• REQUIRED WORK
When the line containing "Melinetia (15, 2166)" appears in the entries below, begin printing there and stop after the line containing "[Montgomery Township] (187, 95)"; print each of those lines exactly and no other line.

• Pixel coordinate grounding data
★ ★ ★ ★ ★ ★ ★
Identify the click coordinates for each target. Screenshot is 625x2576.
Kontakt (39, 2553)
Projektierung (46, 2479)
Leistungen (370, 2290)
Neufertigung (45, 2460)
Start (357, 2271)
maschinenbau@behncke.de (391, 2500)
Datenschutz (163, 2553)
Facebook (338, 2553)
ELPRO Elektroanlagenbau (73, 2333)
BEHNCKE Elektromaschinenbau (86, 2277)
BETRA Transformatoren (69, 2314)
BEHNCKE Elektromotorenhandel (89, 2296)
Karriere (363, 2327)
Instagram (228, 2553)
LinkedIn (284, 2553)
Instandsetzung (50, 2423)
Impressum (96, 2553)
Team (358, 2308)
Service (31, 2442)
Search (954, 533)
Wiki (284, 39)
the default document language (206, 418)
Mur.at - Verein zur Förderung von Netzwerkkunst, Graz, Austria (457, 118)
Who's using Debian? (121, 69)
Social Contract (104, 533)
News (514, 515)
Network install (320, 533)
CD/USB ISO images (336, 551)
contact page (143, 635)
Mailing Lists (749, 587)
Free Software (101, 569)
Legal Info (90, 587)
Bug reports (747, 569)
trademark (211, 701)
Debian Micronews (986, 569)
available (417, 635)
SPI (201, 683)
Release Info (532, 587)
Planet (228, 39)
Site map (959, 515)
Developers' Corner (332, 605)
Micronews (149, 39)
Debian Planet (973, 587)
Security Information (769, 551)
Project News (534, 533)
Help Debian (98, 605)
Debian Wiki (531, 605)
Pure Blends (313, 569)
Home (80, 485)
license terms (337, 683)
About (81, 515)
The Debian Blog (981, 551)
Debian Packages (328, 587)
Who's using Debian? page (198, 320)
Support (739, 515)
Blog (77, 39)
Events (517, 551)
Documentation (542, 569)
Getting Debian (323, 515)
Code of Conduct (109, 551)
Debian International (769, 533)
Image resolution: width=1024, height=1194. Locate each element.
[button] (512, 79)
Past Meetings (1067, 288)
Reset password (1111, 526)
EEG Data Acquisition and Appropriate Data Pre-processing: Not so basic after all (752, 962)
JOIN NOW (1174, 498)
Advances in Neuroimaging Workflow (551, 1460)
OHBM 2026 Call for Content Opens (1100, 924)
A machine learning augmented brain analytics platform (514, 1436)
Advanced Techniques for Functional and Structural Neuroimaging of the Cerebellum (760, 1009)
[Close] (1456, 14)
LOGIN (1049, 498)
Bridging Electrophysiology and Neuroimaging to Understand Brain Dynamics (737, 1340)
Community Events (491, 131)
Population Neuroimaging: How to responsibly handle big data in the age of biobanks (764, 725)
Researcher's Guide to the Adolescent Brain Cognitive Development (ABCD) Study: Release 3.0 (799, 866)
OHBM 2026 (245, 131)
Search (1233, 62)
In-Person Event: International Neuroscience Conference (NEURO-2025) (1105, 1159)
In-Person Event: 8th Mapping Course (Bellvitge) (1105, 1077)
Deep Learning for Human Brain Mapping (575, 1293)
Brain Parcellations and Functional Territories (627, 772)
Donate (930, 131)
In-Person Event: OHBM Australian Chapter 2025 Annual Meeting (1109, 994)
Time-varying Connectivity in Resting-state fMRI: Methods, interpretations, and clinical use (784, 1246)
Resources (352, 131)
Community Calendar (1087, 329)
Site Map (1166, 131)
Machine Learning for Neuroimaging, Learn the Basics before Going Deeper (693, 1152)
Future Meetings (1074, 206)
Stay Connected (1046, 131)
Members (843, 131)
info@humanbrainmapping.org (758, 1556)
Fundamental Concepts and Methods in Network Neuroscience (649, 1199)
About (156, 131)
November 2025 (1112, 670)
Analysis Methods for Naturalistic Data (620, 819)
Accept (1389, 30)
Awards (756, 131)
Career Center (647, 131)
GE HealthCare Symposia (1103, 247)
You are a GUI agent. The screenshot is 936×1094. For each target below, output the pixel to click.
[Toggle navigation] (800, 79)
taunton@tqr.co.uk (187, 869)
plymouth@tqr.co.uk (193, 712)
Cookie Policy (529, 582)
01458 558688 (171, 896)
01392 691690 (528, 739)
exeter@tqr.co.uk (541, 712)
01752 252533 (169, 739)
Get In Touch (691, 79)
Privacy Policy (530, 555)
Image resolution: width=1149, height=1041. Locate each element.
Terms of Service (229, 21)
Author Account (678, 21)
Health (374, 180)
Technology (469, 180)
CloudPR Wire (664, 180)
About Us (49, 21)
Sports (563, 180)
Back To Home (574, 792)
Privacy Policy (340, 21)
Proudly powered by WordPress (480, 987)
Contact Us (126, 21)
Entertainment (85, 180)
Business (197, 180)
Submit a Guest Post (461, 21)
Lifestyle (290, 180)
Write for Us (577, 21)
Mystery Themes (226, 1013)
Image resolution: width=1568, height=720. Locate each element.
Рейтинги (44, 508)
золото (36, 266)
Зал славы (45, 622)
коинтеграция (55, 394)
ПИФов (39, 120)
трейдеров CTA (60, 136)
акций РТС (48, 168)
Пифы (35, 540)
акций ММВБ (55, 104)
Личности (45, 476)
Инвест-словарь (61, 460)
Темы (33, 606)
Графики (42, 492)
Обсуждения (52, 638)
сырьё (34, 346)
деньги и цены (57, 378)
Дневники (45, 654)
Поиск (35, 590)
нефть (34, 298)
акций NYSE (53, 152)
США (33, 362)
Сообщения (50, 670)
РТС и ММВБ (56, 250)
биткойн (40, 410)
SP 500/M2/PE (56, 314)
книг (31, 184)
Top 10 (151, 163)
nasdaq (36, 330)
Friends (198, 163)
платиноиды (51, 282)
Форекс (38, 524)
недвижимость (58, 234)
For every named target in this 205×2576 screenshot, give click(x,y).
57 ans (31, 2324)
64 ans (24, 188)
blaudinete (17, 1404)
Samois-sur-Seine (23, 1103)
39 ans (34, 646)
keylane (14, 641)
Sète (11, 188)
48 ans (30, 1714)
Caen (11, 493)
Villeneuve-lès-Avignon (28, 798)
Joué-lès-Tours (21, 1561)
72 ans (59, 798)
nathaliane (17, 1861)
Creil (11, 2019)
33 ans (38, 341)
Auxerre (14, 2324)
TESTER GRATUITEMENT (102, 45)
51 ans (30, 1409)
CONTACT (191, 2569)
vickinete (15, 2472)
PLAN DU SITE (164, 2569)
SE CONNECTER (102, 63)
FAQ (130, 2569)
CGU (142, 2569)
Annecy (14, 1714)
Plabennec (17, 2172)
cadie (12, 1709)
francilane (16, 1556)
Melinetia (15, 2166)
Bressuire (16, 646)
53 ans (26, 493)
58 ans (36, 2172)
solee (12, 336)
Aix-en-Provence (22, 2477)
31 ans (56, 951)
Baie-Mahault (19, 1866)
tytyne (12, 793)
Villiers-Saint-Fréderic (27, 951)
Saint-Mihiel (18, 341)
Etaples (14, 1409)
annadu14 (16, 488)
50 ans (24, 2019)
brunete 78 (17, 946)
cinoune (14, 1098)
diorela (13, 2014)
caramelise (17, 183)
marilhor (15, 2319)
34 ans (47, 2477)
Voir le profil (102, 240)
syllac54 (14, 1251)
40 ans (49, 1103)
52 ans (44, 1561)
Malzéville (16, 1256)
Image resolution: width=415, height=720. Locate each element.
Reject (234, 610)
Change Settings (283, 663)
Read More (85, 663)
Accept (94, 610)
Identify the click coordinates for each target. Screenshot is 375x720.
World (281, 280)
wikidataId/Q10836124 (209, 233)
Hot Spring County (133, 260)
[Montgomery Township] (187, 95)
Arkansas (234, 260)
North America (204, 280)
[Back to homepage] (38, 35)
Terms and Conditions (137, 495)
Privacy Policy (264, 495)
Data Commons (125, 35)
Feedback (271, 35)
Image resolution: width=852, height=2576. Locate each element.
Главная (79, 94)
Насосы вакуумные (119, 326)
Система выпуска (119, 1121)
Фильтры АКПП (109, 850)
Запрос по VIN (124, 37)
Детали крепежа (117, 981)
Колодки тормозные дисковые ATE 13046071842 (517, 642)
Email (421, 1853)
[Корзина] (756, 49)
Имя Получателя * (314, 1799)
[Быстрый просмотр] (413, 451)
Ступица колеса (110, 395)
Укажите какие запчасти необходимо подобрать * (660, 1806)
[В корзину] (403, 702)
★ ★ ★ ★ ★ ★ ★
• WRITTEN SOLUTION
Melinetia (15, 2166)
Bressuire (16, 646)
53 ans (26, 493)
58 ans (36, 2172)
solee (12, 336)
Aix-en-Provence (22, 2477)
31 ans (56, 951)
Baie-Mahault (19, 1866)
tytyne (12, 793)
Villiers-Saint-Fréderic (27, 951)
Saint-Mihiel (18, 341)
Etaples (14, 1409)
annadu14 (16, 488)
50 ans (24, 2019)
brunete 78 (17, 946)
cinoune (14, 1098)
diorela (13, 2014)
caramelise (17, 183)
marilhor (15, 2319)
34 ans (47, 2477)
Voir le profil (102, 240)
syllac54 (14, 1251)
40 ans (49, 1103)
52 ans (44, 1561)
Malzéville (16, 1256)
Image resolution: width=415, height=720. Locate each element.
Reject (234, 610)
Change Settings (283, 663)
Read More (85, 663)
Accept (94, 610)
Identify the click coordinates for each target. Screenshot is 375x720.
World (281, 280)
wikidataId/Q10836124 (209, 233)
Hot Spring County (133, 260)
[Montgomery Township] (187, 95)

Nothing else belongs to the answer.